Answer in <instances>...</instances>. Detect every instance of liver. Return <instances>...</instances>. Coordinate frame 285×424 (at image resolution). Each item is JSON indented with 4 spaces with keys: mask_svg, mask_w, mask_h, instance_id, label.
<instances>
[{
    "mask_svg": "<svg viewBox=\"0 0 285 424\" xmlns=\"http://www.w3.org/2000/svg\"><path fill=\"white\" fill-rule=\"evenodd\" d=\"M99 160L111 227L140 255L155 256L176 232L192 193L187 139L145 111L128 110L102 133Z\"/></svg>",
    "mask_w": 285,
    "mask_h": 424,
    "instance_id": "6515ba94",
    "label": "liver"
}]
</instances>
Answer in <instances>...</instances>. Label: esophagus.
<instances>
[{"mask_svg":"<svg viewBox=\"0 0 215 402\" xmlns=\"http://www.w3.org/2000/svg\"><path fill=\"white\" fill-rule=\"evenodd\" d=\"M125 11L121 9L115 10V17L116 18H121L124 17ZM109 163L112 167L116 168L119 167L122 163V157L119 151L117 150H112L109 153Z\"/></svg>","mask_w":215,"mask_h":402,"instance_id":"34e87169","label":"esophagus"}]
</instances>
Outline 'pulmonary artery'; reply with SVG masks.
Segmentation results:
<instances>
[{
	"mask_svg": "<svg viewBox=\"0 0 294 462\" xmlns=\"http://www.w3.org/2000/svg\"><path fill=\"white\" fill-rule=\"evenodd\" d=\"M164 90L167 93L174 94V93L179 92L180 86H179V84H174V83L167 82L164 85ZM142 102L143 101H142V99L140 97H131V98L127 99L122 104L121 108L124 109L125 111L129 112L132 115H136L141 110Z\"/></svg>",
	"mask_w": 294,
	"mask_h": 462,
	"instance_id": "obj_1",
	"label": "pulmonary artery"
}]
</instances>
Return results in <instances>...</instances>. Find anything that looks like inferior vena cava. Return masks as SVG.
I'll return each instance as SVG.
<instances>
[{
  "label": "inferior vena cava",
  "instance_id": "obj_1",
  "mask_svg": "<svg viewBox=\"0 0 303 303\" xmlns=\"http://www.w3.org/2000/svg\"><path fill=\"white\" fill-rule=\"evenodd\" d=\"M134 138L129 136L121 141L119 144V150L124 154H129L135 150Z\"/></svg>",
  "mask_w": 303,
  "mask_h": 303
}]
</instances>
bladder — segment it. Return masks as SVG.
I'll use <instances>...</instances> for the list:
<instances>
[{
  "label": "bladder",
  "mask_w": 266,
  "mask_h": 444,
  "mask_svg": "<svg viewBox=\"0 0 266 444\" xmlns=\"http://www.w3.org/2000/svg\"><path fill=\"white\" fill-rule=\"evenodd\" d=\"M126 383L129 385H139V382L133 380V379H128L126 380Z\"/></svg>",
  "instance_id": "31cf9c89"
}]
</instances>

*Work required:*
Exactly as they appear, write out the lines from the one containing "Return results in" through the final line of the entries above, both included.

*Solution:*
Return results in <instances>...</instances>. Find anything that looks like inferior vena cava. Return masks as SVG.
I'll return each instance as SVG.
<instances>
[{
  "label": "inferior vena cava",
  "instance_id": "obj_1",
  "mask_svg": "<svg viewBox=\"0 0 303 303\" xmlns=\"http://www.w3.org/2000/svg\"><path fill=\"white\" fill-rule=\"evenodd\" d=\"M134 138L129 136L121 141L119 144V150L124 154H129L135 150Z\"/></svg>",
  "mask_w": 303,
  "mask_h": 303
}]
</instances>
bladder — segment it. Return masks as SVG.
I'll use <instances>...</instances> for the list:
<instances>
[{
  "label": "bladder",
  "mask_w": 266,
  "mask_h": 444,
  "mask_svg": "<svg viewBox=\"0 0 266 444\" xmlns=\"http://www.w3.org/2000/svg\"><path fill=\"white\" fill-rule=\"evenodd\" d=\"M126 383L129 385H139V382L133 380V379H128L126 380Z\"/></svg>",
  "instance_id": "31cf9c89"
}]
</instances>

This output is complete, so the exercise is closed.